> TASK PROMPT
From the first line down to the line containing "guest lectures. These", print the records below exactly, leaving every picture out.

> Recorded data
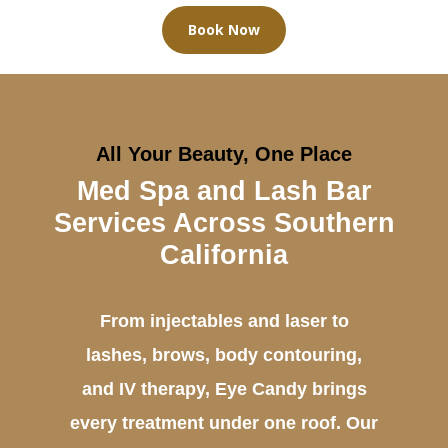
Book Now
All Your Beauty, One Place
Med Spa and Lash Bar
Services Across Southern
California
From injectables and laser to
lashes, brows, body contouring,
and IV therapy, Eye Candy brings
every treatment under one roof. Our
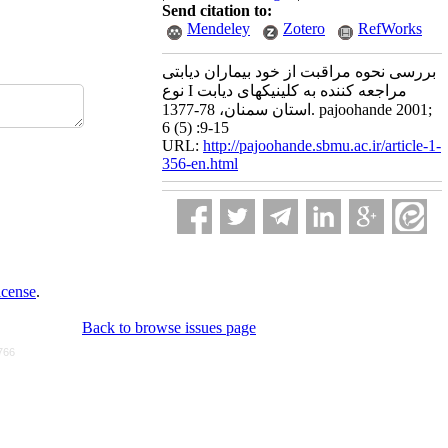
Send citation to:
Mendeley
Zotero
RefWorks
بررسی نحوه مراقبت از خود بیماران دیابتی
نوع I مراجعه کننده به کلینیکهای دیابت
استان سمنان، 78-1377. pajoohande 2001;
6 (5) :9-15
URL:
http://pajoohande.sbmu.ac.ir/article-1-
356-en.html
icense
.
Back to browse issues page
766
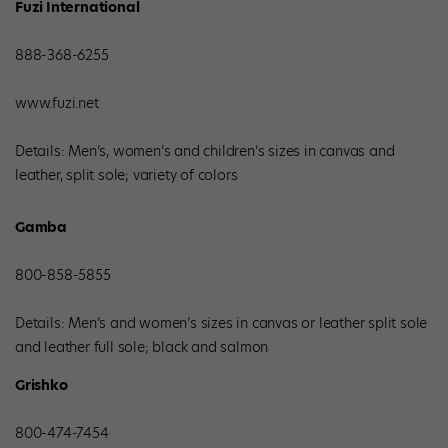
Fuzi International
888-368-6255
www.fuzi.net
Details: Men’s, women’s and children’s sizes in canvas and
leather, split sole; variety of colors
Gamba
800-858-5855
Details: Men’s and women’s sizes in canvas or leather split sole
and leather full sole; black and salmon
Grishko
800-474-7454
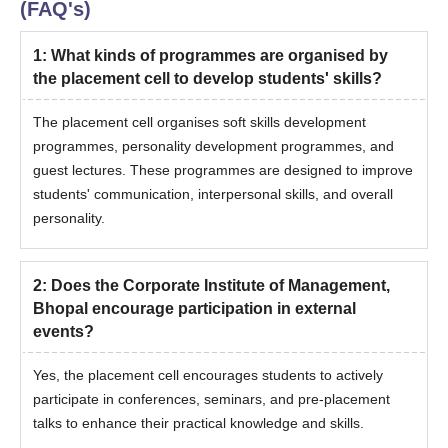
(FAQ's)
1
:
What kinds of programmes are organised by
the placement cell to develop students' skills?
The placement cell organises soft skills development
programmes, personality development programmes, and
guest lectures. These programmes are designed to improve
students' communication, interpersonal skills, and overall
personality.
2
:
Does the Corporate Institute of Management,
Bhopal encourage participation in external
events?
Yes, the placement cell encourages students to actively
participate in conferences, seminars, and pre-placement
talks to enhance their practical knowledge and skills.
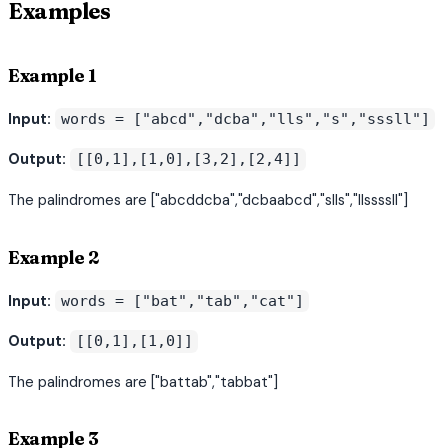
Examples
Example 1
Input:
words = ["abcd","dcba","lls","s","sssll"]
Output:
[[0,1],[1,0],[3,2],[2,4]]
The palindromes are ["abcddcba","dcbaabcd","slls","llssssll"]
Example 2
Input:
words = ["bat","tab","cat"]
Output:
[[0,1],[1,0]]
The palindromes are ["battab","tabbat"]
Example 3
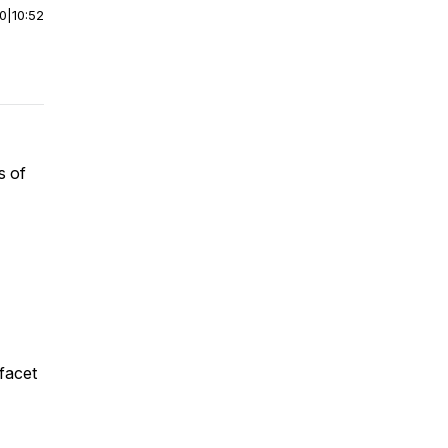
00
|
10:52
s of
 facet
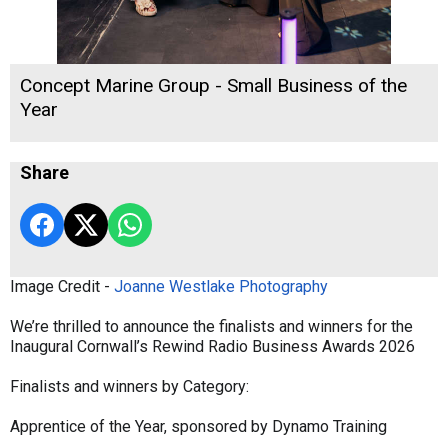
Concept Marine Group - Small Business of the
Year
Share
Image Credit -
Joanne Westlake Photography
We’re thrilled to announce the finalists and winners for the
Inaugural Cornwall’s Rewind Radio Business Awards 2026
Finalists and winners by Category:
Apprentice of the Year, sponsored by Dynamo Training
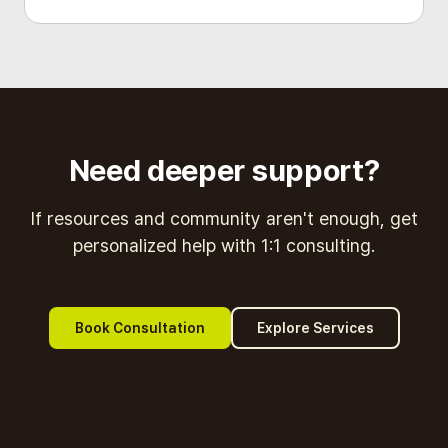
Need deeper support?
If resources and community aren't enough, get
personalized help with 1:1 consulting.
Book Consultation
Explore Services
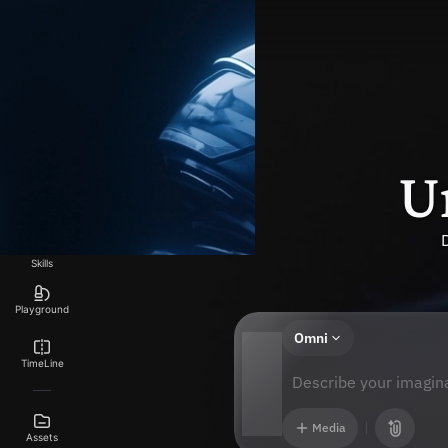
Explore
Generate
U
Canvas
Skills
Playground
Omni
TimeLine
Describe your imagina
Media
Assets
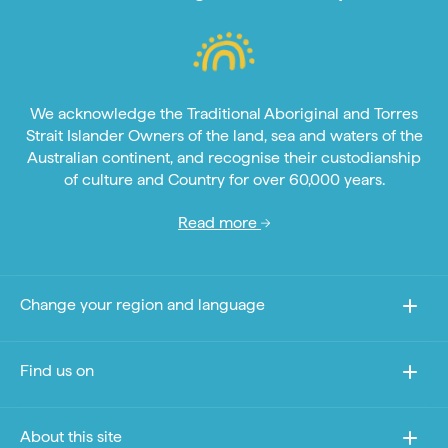
We acknowledge the Traditional Aboriginal and Torres
Strait Islander Owners of the land, sea and waters of the
Australian continent, and recognise their custodianship
of culture and Country for over 60,000 years.
Read more
Change your region and language
Find us on
About this site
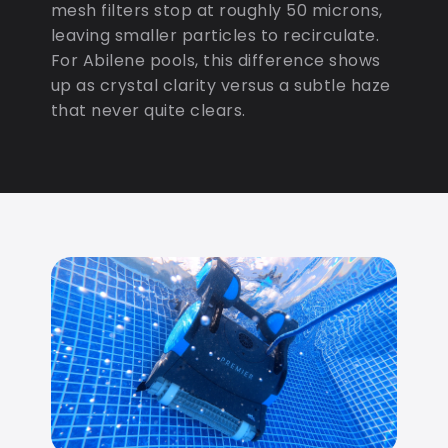
mesh filters stop at roughly 50 microns,
leaving smaller particles to recirculate.
For Abilene pools, this difference shows
up as crystal clarity versus a subtle haze
that never quite clears.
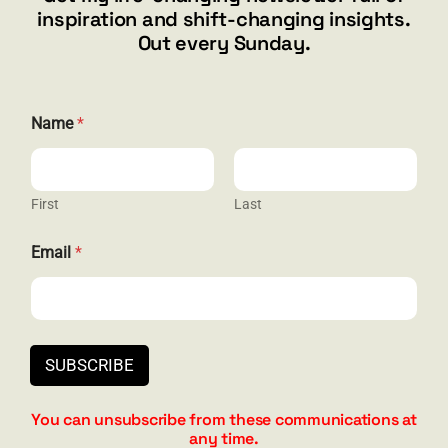
inspiration and shift-changing insights.
844.300.1500
Out every Sunday.
GET SOCIAL
N
Name
*
a
m
e
*
E
First
Last
HELP & SUPPORT
m
a
Email
*
i
Terms and Conditions
l
Privacy
Contact
SUBSCRIBE
You can unsubscribe from these communications at
any time.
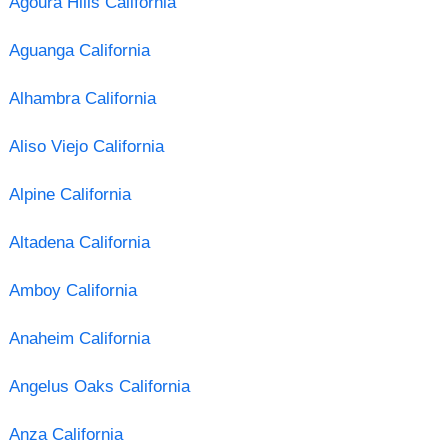
Agoura Hills California
Aguanga California
Alhambra California
Aliso Viejo California
Alpine California
Altadena California
Amboy California
Anaheim California
Angelus Oaks California
Anza California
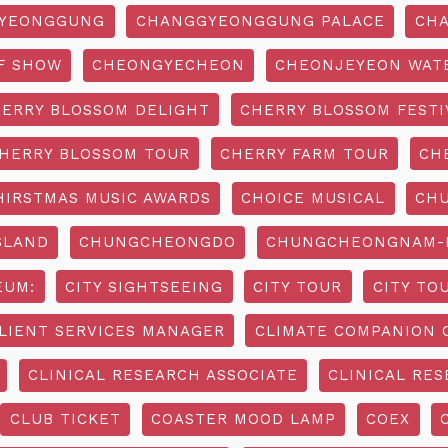
YEONGGUNG
CHANGGYEONGGUNG PALACE
CHA
F SHOW
CHEONGYECHEON
CHEONJEYEON WAT
ERRY BLOSSOM DELIGHT
CHERRY BLOSSOM FESTI
HERRY BLOSSOM TOUR
CHERRY FARM TOUR
CH
HIRSTMAS MUSIC AWARDS
CHOICE MUSICAL
CH
SLAND
CHUNGCHEONGDO
CHUNGCHEONGNAM-D
EUM:
CITY SIGHTSEEING
CITY TOUR
CITY TO
LIENT SERVICES MANAGER
CLIMATE COMPANION 
CLINICAL RESEARCH ASSOCIATE
CLINICAL RES
CLUB TICKET
COASTER MOOD LAMP
COEX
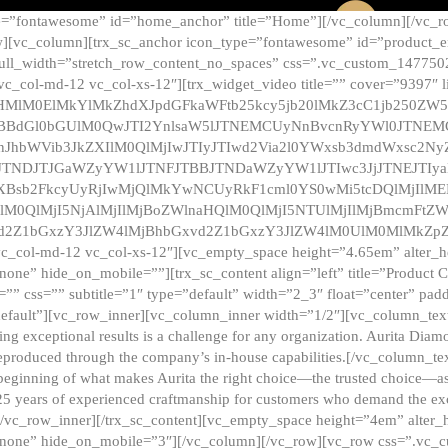
e=”fontawesome” id=”home_anchor” title=”Home”][/vc_column][/vc_r
][vc_column][trx_sc_anchor icon_type=”fontawesome” id=”product_en
full_width=”stretch_row_content_no_spaces” css=”.vc_custom_147750
 vc_col-md-12 vc_col-xs-12″][trx_widget_video title=”” cover=”9397″
HMlM0ElMkYlMkZhdXJpdGFkaWFtb25kcy5jb20lMkZ3cC1jb250ZW
TBBdGl0bGUlM0QwJTI2YnlsaW5lJTNEMCUyNnBvcnRyYWl0JTNE
ZnJhbWVib3JkZXIlM0QlMjIwJTIyJTIwd2Via2l0YWxsb3dmdWxsc
TNDJTJGaWZyYW1lJTNFJTBBJTNDaWZyYW1lJTIwc3JjJTNEJTIy
dXBsb2FkcyUyRjIwMjQlMkYwNCUyRkF1cml0YS0wMi5tcDQlMjIlM
lM0QlMjI5NjAlMjIlMjBoZWlnaHQlM0QlMjI5NTUlMjIlMjBmcmFtZW
2Z1bGxzY3JlZW4lMjBhbGxvd2Z1bGxzY3JlZW4lM0UlM0MlMkZpZnJh
vc_col-md-12 vc_col-xs-12″][vc_empty_space height=”4.65em” alter_
one” hide_on_mobile=””][trx_sc_content align=”left” title=”Product
s=”” css=”” subtitle=”1″ type=”default” width=”2_3″ float=”center” pad
default”][vc_row_inner][vc_column_inner width=”1/2″][vc_column_text]
ing exceptional results is a challenge for any organization. Aurita Dia
ly reproduced through the company’s in-house capabilities.[/vc_column_
beginning of what makes Aurita the right choice—the trusted choice—as
25 years of experienced craftmanship for customers who demand the exce
[/vc_row_inner][/trx_sc_content][vc_empty_space height=”4em” alter
=”none” hide_on_mobile=”3″][/vc_column][/vc_row][vc_row css=”.v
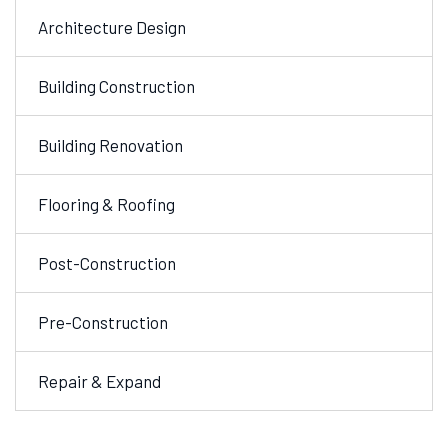
Architecture Design
Building Construction
Building Renovation
Flooring & Roofing
Post-Construction
Pre-Construction
Repair & Expand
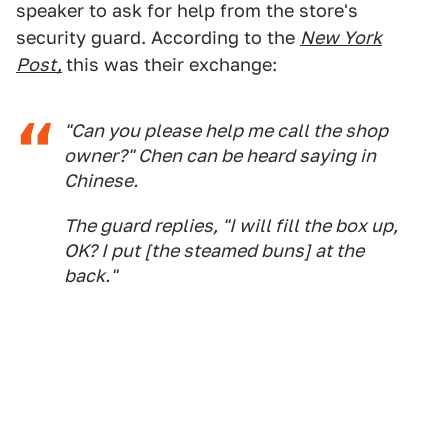
speaker to ask for help from the store's
security guard. According to the
New York
Post,
this was their exchange:
"Can you please help me call the shop
owner?" Chen can be heard saying in
Chinese.
The guard replies, "I will fill the box up,
OK? I put [the steamed buns] at the
back."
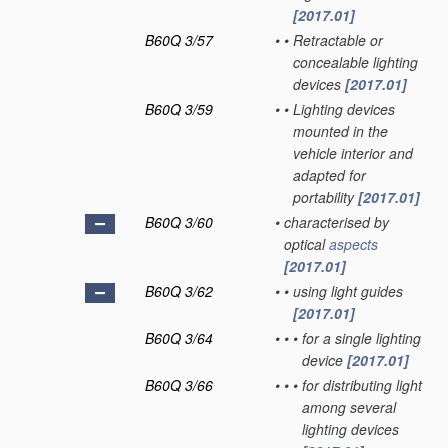
[2017.01]
B60Q 3/57
•
•
Retractable or
concealable lighting
devices
[2017.01]
B60Q 3/59
•
•
Lighting devices
mounted in the
vehicle interior and
adapted for
portability
[2017.01]
B60Q 3/60
•
characterised by
optical
aspects
[2017.01]
B60Q 3/62
•
•
using light guides
[2017.01]
B60Q 3/64
•
•
•
for a single lighting
device
[2017.01]
B60Q 3/66
•
•
•
for distributing light
among several
lighting devices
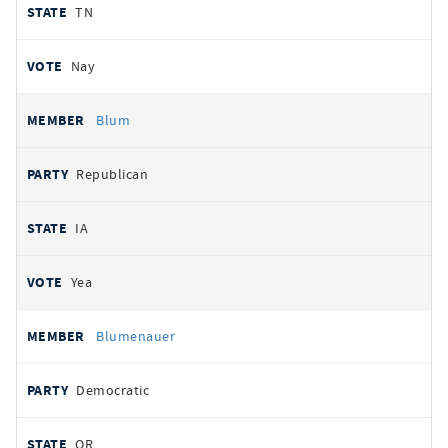
TN
Nay
Blum
Republican
IA
Yea
Blumenauer
Democratic
OR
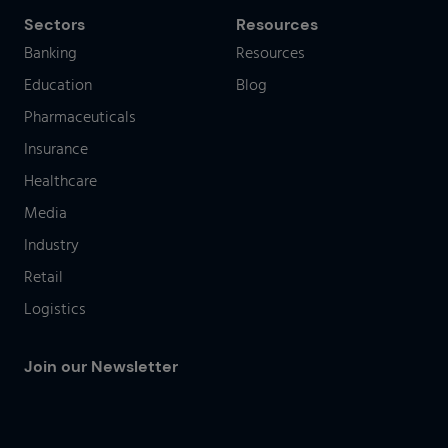
Sectors
Resources
Banking
Resources
Education
Blog
Pharmaceuticals
Insurance
Healthcare
Media
Industry
Retail
Logistics
Join our Newsletter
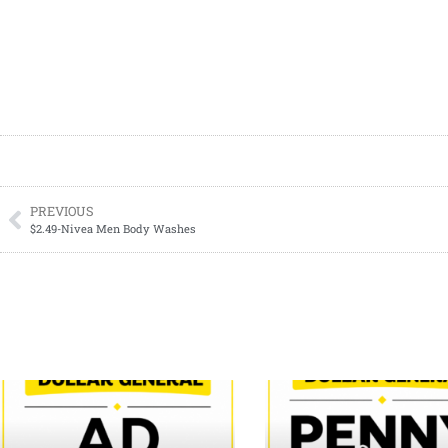
PREVIOUS
$2.49-Nivea Men Body Washes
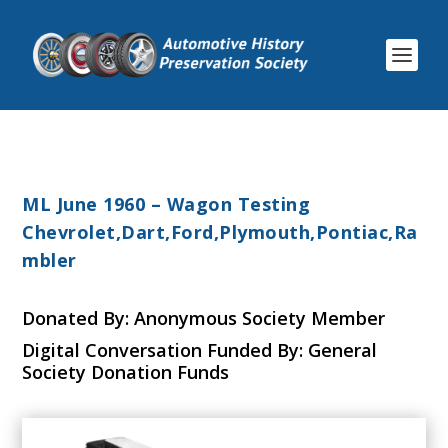
ML June 1960 – Wagon Testing
Chevrolet,Dart,Ford,Plymouth,Pontiac,Ra
mbler
Donated By: Anonymous Society Member
Digital Conversation Funded By: General
Society Donation Funds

> YOUR RESPONSE
Book Now
All Your Beauty, One Place
Med Spa and Lash Bar
Services Across Southern
California
From injectables and laser to
lashes, brows, body contouring,
and IV therapy, Eye Candy brings
every treatment under one roof. Our
Send citation to:
Mendeley
Zotero
RefWorks
بررسی نحوه مراقبت از خود بیماران دیابتی
نوع I مراجعه کننده به کلینیکهای دیابت
استان سمنان، 78-1377. pajoohande 2001;
6 (5) :9-15
URL:
http://pajoohande.sbmu.ac.ir/article-1-
356-en.html
icense
.
Back to browse issues page
766
Fuzi International
888-368-6255
www.fuzi.net
Details: Men’s, women’s and children’s sizes in canvas and
leather, split sole; variety of colors
Gamba
800-858-5855
Details: Men’s and women’s sizes in canvas or leather split sole
and leather full sole; black and salmon
Grishko
800-474-7454
(FAQ's)
1
:
What kinds of programmes are organised by
the placement cell to develop students' skills?
The placement cell organises soft skills development
programmes, personality development programmes, and
guest lectures. These programmes are designed to improve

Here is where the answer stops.